Last weekend, my daughter and I went to visit one of my goddaughters at college—see her dance performance, eat dinner with her in the dining hall, see her dorm room, and meet some of her friends.  After hearing me exclaim with delight several times, my daughter said, “Mom, it sounds like you want to go back to college!”

I’m not envying studying for finals or tuition payments, but how the campus is set up for community. The architecture, flow, and structure were designed to help people study, play, eat, and hang out together. Middle class suburban life, as you may have experienced, is designed for the opposite. (For a great discussion of this, check out this podcast)

And we are seeing tragic results of isolation, fear, racism, and fiefdom this week as TWO people, Kaylin Gillis and Ralph Yarl, 1000 miles apart, were both shot for knocking on the wrong door. Anand Giridharadas says (quoted by Priya Parker):

We are not merely divided; we are un-developing. We are — not all of us, thankfully, but many in this country — reverting to those eras of history in which anyone outside your circle had to be murdered if they came past your moat, because the presumption was that they would destroy you if you didn’t destroy them. Reverting to the purity-and-contamination framework of caste societies: my people are not just of similar mind and values and history; they are clean and safe, and others imperil me.

These stories sadden me so much that I can barely talk about them. They underscore the deep-seated, rotten reality that we value private property more than we value taking care of one another. The messes this has gotten us into–in education, health, mortality rates, and every measure of thriving–are well-documented.

And I’m always coming back to, “What can I do? How can I keep living out my values of inclusion, welcome, and vulnerability? How can I design my life for community?” The campus metaphor is imperfect since students must apply to be there. But eating dinner with my goddaughter on the outdoor patio has inspired some ideas and intentions:

  • Invite people to my messy house. Post-Covid, I’ve noticed increased reluctance to invite people over—I feel more exposed somehow. I want to nip this in the bud. Community often doesn’t feel cozy or comfortable in the moment, but it’s good medicine. We need it to stay alive.
  • Keep sharing meals. In my previous life, I was a food blogger and wrote for 12 years about the magic of sharing food together. I still believe it’s the bedrock of communal life. A stocked pantry helps me make something simple on-the-fly, and I’m forever inspired by our previous neighbors in Seattle who worked at McDonalds and would bring us food from their shift. And invite us over every time the grandmother in the house made pozole.
  • Open my door to the hallway. I don’t live in a dorm, but I’m drawn to the accessibility it engenders. If every interaction we have is planned out weeks in advance with people who are just like us, we are not likely to be surprised, delighted, or challenged by the joys of just “hanging out.”
  • Create and highlight common spaces. On campus, there are common rooms everywhere. Communal spaces where buying things is not a prerequisite! We have such a drastic lack of these in modern life. In San Francisco recently, I noticed that every communal spot in Union Square has become a barricaded, high-security zone policing unhoused people.
  • Resist ownership. Dorm life includes a lot of borrowing—borrowing an iron, dress, car, or bike, pooling resources. It’s sad to me that the “American Dream” is mostly comprised of accumulating enough so you don’t have to borrow anything. My favorite thing is when a neighbor knocks on my door asking to borrow a cup of sugar.
  • Choose love and openness over fear and restriction. Ralph Yarl had to go to three houses before he found someone who would help him after he was shot. I don’t think I’d be able to live with myself if I had turned him away. But history shows we all say these kinds of things—it’s another to live them. I can find ways to practice trust and kinship (especially with those who are different from me) without someone bleeding out. Much of it has to do with mindset and happens far before an emergency—am I willing to acknowledge and examine my own bias and prejudice?

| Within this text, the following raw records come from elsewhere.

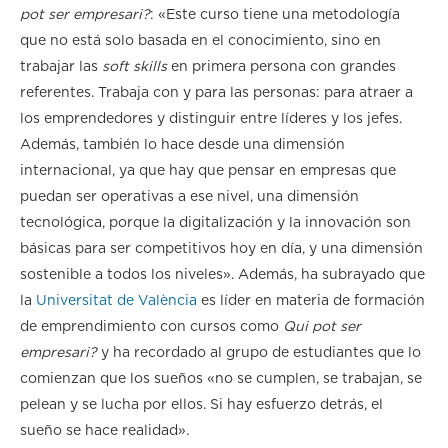
pot ser empresari?
: «Este curso tiene una metodología
que no está solo basada en el conocimiento, sino en
trabajar las
soft skills
en primera persona con grandes
referentes. Trabaja con y para las personas: para atraer a
los emprendedores y distinguir entre líderes y los jefes.
Además, también lo hace desde una dimensión
internacional, ya que hay que pensar en empresas que
puedan ser operativas a ese nivel, una dimensión
tecnológica, porque la digitalización y la innovación son
básicas para ser competitivos hoy en día, y una dimensión
sostenible a todos los niveles». Además, ha subrayado que
la
Universitat de València
es líder en materia de formación
de emprendimiento con cursos como
Qui pot ser
empresari?
y ha recordado al grupo de estudiantes que lo
comienzan que los sueños «no se cumplen, se trabajan, se
pelean y se lucha por ellos. Si hay esfuerzo detrás, el
sueño se hace realidad».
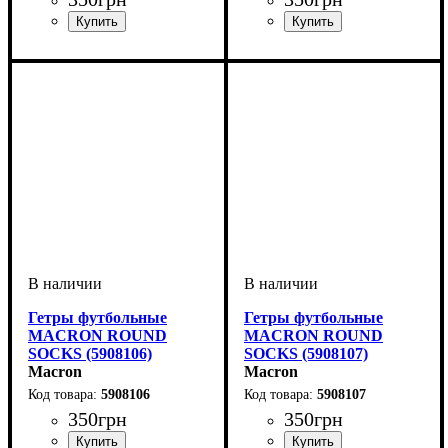
Пол
Производитель
Цвет
: Детское, Женский,
: Зеленый
: Macron
Пол
Производитель
Цвет
: Детское, Женский,
: Желтый
: Macron
Унисекс, Мужской
Унисекс, Мужской
Гетры футбольные
Гетры футбольные
MACRON ROUND
MACRON ROUND
SOCKS (5908106)
SOCKS (5908107)
Macron
Macron
5908106
5908107
350
грн
350
грн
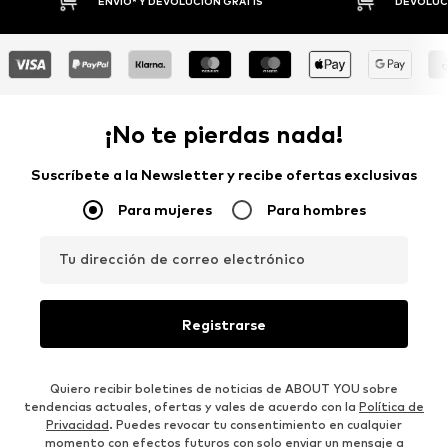
DEVOLUCIONES HASTA 30 DÍAS
P
¡No te pierdas nada!
Suscríbete a la Newsletter y recibe ofertas exclusivas
Para mujeres
Para hombres
Tu dirección de correo electrónico
Registrarse
Quiero recibir boletines de noticias de ABOUT YOU sobre
tendencias actuales, ofertas y vales de acuerdo con la
Política de
Privacidad
. Puedes revocar tu consentimiento en cualquier
momento con efectos futuros con solo enviar un mensaje a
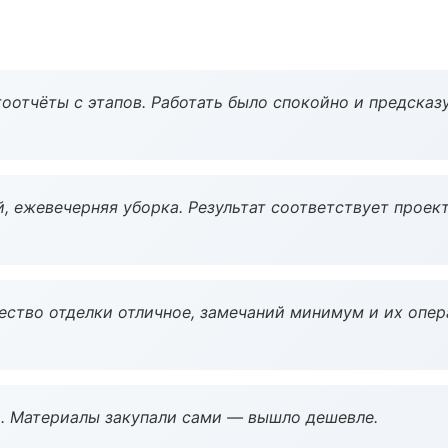
оотчёты с этапов. Работать было спокойно и предсказ
, ежевечерняя уборка. Результат соответствует проект
чество отделки отличное, замечаний минимум и их опер
. Материалы закупали сами — вышло дешевле.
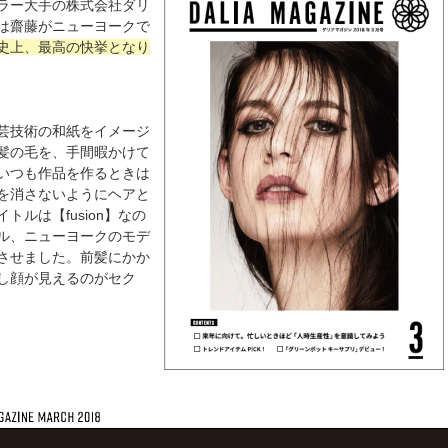
ラー大手の株式会社ダリ
は齋藤がニューヨークで
史上、最高の快挙となり
芸技術の和紙をイメージ
髪の毛を、手間暇かけて
いつも作品を作るときは
を消さないようにヘアと
ルは【fusion】なの
ル、ニューヨークのモデ
させました。前髪にかか
し顔が見えるのがセク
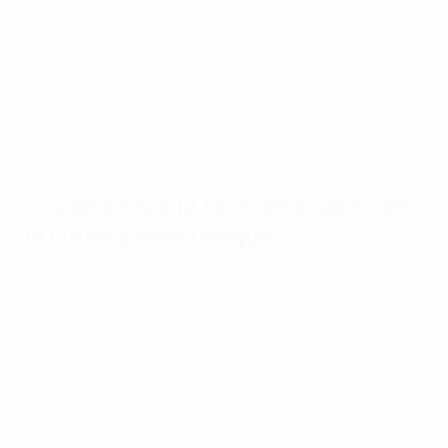
2022
Segunda ronda de clasificación: 19/20 y 26/27 de julio
de 2022
Tercera ronda de clasificación: 2/3 y 9 de agosto de
2022
Play-offs: 16/17 y 23/24 de agosto de 2022
¿Cuándo fue la fase de grupos de
la Champions League?
Jornada 1: 6/7 de septiembre de 2022
Jornada 2: 13/14 de septiembre de 2022
Jornada 3: 4/5 de octubre de 2022
Jornada 4: 11/12 de octubre de 2022
Jornada 5: 25/26 de octubre de 2022
Jornada 6: 1/2 de noviembre de 2022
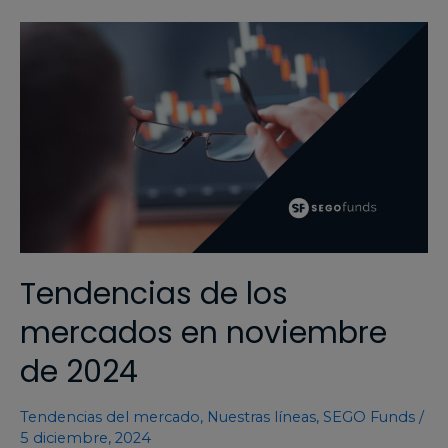
Tendencias de los
mercados en noviembre
de 2024
Tendencias del mercado
,
Nuestras líneas
,
SEGO Funds
/
5 diciembre, 2024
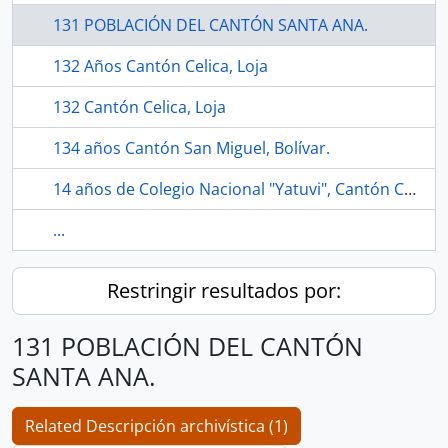
131 POBLACIÓN DEL CANTÓN SANTA ANA.
132 Años Cantón Celica, Loja
132 Cantón Celica, Loja
134 años Cantón San Miguel, Bolívar.
14 años de Colegio Nacional "Yatuvi", Cantón Caluma, Bolivar.
...
Restringir resultados por:
131 POBLACIÓN DEL CANTÓN
SANTA ANA.
Related Descripción archivística (1)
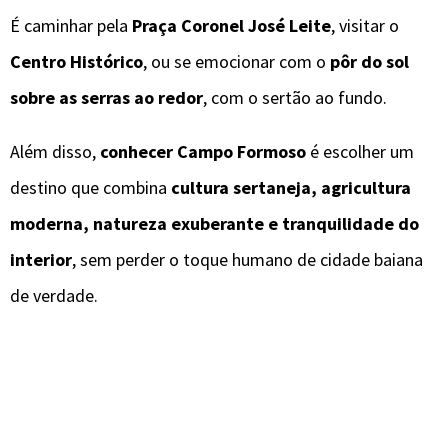
É caminhar pela
Praça Coronel José Leite
, visitar o
Centro Histórico
, ou se emocionar com o
pôr do sol
sobre as serras ao redor
, com o sertão ao fundo.
Além disso,
conhecer Campo Formoso
é escolher um
destino que combina
cultura sertaneja, agricultura
moderna, natureza exuberante e tranquilidade do
interior
, sem perder o toque humano de cidade baiana
de verdade.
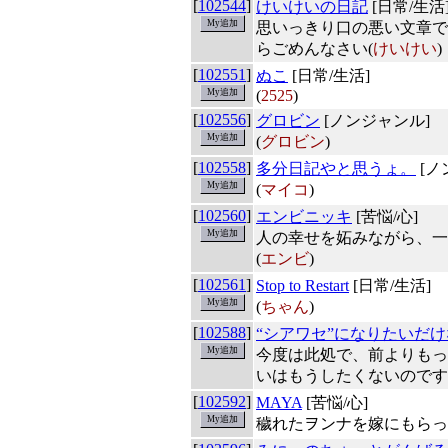
[
102544
]
けいけいの日記
[日常/生活
思いっきり口の悪い文章で
らごめんなさい(
けいけい
)
[
102551
]
ぬこ
[日常/生活]
(
2525
)
[
102556
]
グロビン
[ノンジャンル]
(
グロビン
)
[
102558
]
多分日記やと思うょ。
[ノ
(
マイコ
)
[
102560
]
エンビニッキ
[苦悩/心]
人の幸せを妬みながら、一
(
エンビ
)
[
102561
]
Stop to Restart
[日常/生活]
(
ちゃん
)
[
102588
]
“シアワセ”になりたいだ
今度は此処で、前よりもっ
いはもうしたくないのです
[
102592
]
MAYA
[苦悩/心]
穢れたヲンナを嫁にもらっ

In an interview with Yes! Magazine, Alissa Quart says,

The American dream I’m arguing for is partially the old “American Dream,” which was coined in 1931 as something more communitarian and more open to collective possibility. We need to think: How do we get past this story of doing everything on our own? As I say in my book, “If you think you’re self-made, call your mother.”

As always, thanks for reading, and thanks for all the healing work you do in your communities. I hope you can find a table in the sun this week and enjoy a meal with your roommates, friends, family, or co-workers.